Each Plone pod holds a ZODB connection pool. Adding more Plone pods increases the total number of PostgreSQL connections proportionally. PostgreSQL has a hard connection limit (max_connections), and each connection consumes server memory.

Plone scaling is bounded by:

PostgreSQL connections. Each Plone pod opens N ZODB connections (configurable in zodb-pgjsonb’s pool_size). With 4 pods and pool_size=7, that is 28 PostgreSQL connections just for ZODB – before counting plone-pgcatalog’s pool connections.
ZODB conflict resolution. Concurrent writes to the same object produce ConflictError, which triggers retry. More Plone pods means more concurrent writers, which can increase conflict rates on hot objects (like portal_catalog in classic Plone, though plone-pgcatalog avoids this for catalog writes).
Memory. Each Plone pod loads the full Zope component architecture, ZCML registrations, and a ZODB object cache. The baseline memory per pod is significant (200-500 MB depending on add-ons).

A common pattern is to run 2-4 Plone pods behind the service, with horizontal pod autoscaling based on CPU or request latency. The image scaling offload to Thumbor significantly reduces Plone’s per-request resource consumption, which means each Plone pod can handle more concurrent requests than before.

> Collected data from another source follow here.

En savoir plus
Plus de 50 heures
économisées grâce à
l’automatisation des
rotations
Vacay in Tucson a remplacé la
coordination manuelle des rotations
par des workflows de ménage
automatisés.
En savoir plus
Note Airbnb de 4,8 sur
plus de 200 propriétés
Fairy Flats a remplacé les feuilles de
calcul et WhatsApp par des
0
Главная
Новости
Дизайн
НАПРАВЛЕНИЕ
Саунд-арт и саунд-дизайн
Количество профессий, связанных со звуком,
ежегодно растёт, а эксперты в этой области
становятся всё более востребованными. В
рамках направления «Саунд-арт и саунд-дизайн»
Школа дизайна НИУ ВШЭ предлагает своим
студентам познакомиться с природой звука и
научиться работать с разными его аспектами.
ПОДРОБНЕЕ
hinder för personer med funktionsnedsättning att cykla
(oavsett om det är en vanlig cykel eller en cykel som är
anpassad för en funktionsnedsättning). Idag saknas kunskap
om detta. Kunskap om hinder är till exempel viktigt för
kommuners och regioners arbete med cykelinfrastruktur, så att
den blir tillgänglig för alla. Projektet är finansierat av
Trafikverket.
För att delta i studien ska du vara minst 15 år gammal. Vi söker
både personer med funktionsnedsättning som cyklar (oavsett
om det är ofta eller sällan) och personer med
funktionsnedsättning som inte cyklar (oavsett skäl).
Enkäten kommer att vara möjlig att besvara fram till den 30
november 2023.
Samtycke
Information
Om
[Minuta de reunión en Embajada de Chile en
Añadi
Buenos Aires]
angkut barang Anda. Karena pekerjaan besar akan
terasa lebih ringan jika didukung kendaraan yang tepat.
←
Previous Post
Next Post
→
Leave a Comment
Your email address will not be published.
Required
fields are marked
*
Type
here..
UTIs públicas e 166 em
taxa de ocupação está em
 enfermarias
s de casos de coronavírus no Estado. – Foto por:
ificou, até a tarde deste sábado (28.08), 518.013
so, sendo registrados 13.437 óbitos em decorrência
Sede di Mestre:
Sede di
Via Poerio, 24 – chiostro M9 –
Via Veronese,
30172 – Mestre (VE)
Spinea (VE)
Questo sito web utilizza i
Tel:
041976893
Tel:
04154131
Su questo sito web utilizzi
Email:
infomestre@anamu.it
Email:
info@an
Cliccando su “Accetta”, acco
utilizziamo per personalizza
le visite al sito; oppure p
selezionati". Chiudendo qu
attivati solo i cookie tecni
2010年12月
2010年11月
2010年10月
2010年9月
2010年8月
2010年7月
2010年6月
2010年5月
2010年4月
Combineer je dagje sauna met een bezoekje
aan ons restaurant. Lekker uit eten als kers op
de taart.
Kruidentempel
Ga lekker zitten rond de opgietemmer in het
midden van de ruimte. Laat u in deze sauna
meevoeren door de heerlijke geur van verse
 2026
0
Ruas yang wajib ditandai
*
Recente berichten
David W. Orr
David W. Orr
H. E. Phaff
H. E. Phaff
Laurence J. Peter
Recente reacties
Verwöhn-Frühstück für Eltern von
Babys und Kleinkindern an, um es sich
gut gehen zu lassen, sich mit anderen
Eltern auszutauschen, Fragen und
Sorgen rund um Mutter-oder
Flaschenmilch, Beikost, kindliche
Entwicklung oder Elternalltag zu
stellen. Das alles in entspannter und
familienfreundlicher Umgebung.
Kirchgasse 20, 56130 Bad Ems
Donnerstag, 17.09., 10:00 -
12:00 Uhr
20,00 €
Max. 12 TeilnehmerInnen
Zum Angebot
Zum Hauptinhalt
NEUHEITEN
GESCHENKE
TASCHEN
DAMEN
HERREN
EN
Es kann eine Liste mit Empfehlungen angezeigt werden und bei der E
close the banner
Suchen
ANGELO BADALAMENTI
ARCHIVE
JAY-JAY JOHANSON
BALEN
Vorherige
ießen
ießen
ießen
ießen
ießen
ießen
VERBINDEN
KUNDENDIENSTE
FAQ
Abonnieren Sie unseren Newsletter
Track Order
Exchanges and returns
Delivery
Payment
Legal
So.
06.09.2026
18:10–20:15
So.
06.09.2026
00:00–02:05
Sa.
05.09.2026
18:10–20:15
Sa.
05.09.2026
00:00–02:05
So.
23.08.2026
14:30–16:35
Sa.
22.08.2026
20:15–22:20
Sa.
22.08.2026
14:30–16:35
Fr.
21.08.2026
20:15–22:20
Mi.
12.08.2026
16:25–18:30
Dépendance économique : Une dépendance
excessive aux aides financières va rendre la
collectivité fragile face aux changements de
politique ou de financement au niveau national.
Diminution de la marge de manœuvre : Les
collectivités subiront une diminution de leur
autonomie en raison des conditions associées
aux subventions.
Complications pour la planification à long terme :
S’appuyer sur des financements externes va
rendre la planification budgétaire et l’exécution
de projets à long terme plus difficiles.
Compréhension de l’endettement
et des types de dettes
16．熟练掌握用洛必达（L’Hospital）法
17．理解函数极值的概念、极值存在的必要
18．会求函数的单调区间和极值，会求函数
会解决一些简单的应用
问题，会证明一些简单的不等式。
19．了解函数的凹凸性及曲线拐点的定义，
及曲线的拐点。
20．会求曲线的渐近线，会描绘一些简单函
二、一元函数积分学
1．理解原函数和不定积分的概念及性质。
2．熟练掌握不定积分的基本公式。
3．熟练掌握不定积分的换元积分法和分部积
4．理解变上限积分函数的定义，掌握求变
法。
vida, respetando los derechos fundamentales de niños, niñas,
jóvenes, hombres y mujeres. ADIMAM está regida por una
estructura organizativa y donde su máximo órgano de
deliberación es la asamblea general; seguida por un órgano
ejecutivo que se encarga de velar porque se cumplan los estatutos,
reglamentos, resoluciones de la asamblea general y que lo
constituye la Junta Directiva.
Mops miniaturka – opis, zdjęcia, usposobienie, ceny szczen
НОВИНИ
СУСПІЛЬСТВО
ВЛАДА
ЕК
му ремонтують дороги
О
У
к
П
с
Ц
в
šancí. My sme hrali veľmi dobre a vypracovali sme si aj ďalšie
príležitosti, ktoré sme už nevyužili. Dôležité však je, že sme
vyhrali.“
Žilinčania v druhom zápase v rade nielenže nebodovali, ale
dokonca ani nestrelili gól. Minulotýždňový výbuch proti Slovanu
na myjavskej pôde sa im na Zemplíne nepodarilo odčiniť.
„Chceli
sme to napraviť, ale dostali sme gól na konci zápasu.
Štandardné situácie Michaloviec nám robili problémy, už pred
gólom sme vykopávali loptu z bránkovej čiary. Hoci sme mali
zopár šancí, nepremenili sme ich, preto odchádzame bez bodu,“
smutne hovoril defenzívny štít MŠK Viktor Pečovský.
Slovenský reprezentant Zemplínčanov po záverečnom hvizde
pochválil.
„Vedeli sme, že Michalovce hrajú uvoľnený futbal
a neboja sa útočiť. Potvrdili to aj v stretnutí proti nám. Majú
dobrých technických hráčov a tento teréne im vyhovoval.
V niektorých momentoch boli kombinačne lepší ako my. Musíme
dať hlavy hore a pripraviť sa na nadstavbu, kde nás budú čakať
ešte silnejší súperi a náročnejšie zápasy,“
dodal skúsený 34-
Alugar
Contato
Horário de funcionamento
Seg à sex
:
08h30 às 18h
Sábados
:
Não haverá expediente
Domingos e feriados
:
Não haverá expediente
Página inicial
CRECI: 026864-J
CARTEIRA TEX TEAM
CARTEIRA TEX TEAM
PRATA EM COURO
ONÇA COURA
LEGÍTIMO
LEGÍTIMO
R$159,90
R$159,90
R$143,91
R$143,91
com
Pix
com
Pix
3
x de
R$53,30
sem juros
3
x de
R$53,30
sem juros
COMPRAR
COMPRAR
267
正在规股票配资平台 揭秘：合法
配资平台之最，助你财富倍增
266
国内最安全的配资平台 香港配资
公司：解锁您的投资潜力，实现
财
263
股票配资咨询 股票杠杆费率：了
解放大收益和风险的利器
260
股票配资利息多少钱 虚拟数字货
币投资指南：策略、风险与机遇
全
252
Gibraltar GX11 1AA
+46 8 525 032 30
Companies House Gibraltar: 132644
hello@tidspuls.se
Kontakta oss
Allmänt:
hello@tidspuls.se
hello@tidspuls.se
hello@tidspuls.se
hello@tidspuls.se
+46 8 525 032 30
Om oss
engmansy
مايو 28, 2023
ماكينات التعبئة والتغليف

PostgreSQL: the shared bottleneck¶

PostgreSQL is the convergence point for all services. Both Plone (ZODB reads/writes, catalog queries) and Thumbor (blob reads, auth queries) hit the same database.

For production deployments:

Connection pooling. PgBouncer in front of PostgreSQL multiplexes application connections onto a smaller number of server connections, reducing PostgreSQL’s per-connection memory overhead.
Read replicas. Thumbor’s blob reads are pure SELECT queries on immutable data (identified by ZOID+TID). These can be directed to a read replica without consistency concerns. The auth check’s PG query (on object_state.idx) could also use a replica, accepting a brief window of stale security data after permission changes.
Managed PostgreSQL. Cloud providers handle replication, backups, connection limits, and storage scaling. This is the recommended approach for production.

Network diagram with auth flow¶

The complete request flow in a Kubernetes deployment, showing both the external image request and the internal auth subrequest:

        sequenceDiagram
    participant B as Browser
    participant T as Traefik Ingress
    participant Th as Thumbor Pod
    participant P as Plone Pod
    participant PG as PostgreSQL

    B->>T: GET /thumbor/{hmac}/.../{zoid}/{tid}/{content_zoid}
    T->>T: StripPrefix /thumbor/
    T->>Th: GET /{hmac}/.../{zoid}/{tid}/{content_zoid} (Cookie preserved)

    Th->>Th: verify HMAC signature
    Th->>Th: detect 3-segment URL

    Note over Th,P: Internal cluster network (no ingress hop)
    Th->>P: GET /@thumbor-auth?zoid={content_zoid} (Cookie forwarded)
    P->>PG: SELECT (allowed_roles && principals)
    PG->>P: allowed = true
    P->>Th: 200 OK

    Th->>PG: SELECT data FROM blob_state WHERE zoid=? AND tid=?
    PG->>Th: blob bytes
    Th->>Th: resize + encode
    Th->>T: scaled image
    T->>B: image response

The key observation is that the auth subrequest bypasses Traefik entirely. It goes directly from the Thumbor pod to the Plone service (plone-svc:8080), staying within the cluster network. The only external-facing traffic is the initial image request and the final image response.

Comparison with Docker Compose¶

Concern	Docker Compose (example)	Kubernetes (production)
Reverse proxy	nginx container	Traefik IngressRoute
Prefix stripping	nginx `rewrite`	Traefik `StripPrefix` middleware
TLS	Not configured	Traefik + Let’s Encrypt
Service discovery	Docker DNS (`plone`, `thumbor`)	Kubernetes DNS (`plone-svc`, `thumbor-svc`)
Secrets	Environment variables in YAML	Kubernetes Secret resource
Scaling	Manual `docker compose up --scale`	HPA (Horizontal Pod Autoscaler)
PostgreSQL	Container with volume	StatefulSet or managed PG
Blob disk cache	Container-local	emptyDir or PVC per pod
Health checks	Docker HEALTHCHECK	Kubernetes liveness/readiness probes

The architectural pattern is identical in both environments. The Docker Compose example is a faithful miniature of the production topology – the same service boundaries, the same routing rules, the same internal auth flow. Moving to Kubernetes is a matter of translating container definitions to pod specs and nginx rules to IngressRoute CRDs.